Was bleibt, ist dagegen die Rückprojektion der Ergebnisse
aus der Vergangenheitsarbeit am Zweiten
Weltkrieg, die jedem Deutschen einen unbefangenen Umgang mit „Helden“ auch
vorangegangener Zeiten verbieten sollte. Aber nicht die Thematisierung jener
Zeiten und Helden überhaupt! Die ersten 15 Jahre des zwanzigsten Jahrhunderts zum
Beispiel sind eine der reichhaltigsten und interessantesten Perioden der
deutschen Geschichte hinsichtlich Kultur, Wissenschaft, Technik, Politik und
Gesellschaft.
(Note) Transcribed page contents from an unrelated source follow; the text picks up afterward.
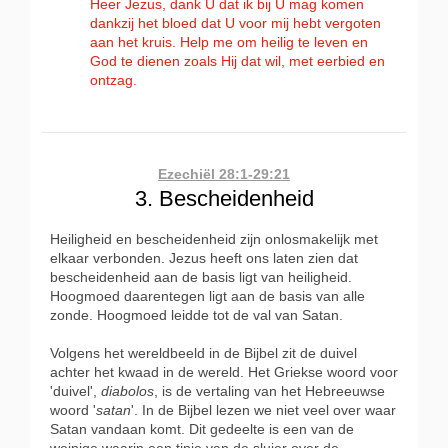
Heer Jezus, dank U dat ik bij U mag komen
dankzij het bloed dat U voor mij hebt vergoten
aan het kruis. Help me om heilig te leven en
God te dienen zoals Hij dat wil, met eerbied en
ontzag.
Ezechiël 28:1-29:21
3. Bescheidenheid
Heiligheid en bescheidenheid zijn onlosmakelijk met
elkaar verbonden. Jezus heeft ons laten zien dat
bescheidenheid aan de basis ligt van heiligheid.
Hoogmoed daarentegen ligt aan de basis van alle
zonde. Hoogmoed leidde tot de val van Satan.
Volgens het wereldbeeld in de Bijbel zit de duivel
achter het kwaad in de wereld. Het Griekse woord voor
'duivel',
diabolos
, is de vertaling van het Hebreeuwse
woord '
satan
'. In de Bijbel lezen we niet veel over waar
Satan vandaan komt. Dit gedeelte is een van de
Und Steffen Kopetzky schöpft mit vollen Händen aus diesem
vernachlässigten Fundus.
Vor ihm hat das auch Christian Kracht getan, dessen Roman
„Imperium“ ein Beispiel dafür gibt, wie eine poetologisch sinnvoll eingesetzte Rückprojektion von Geschichtserfahrung aussehen kann, ohne dass ein didaktisch
verquastes, langweiliges Gebilde dabei herauskommt.
Ist Steffen Kopetzky mehr als ein Karl May unserer Tage, der
uns mit Hilfe einer Handbibliothek in andere Zeiten und Länder versetzt?
Fortsetzung (und irgendwann auch die Antwort) folgt.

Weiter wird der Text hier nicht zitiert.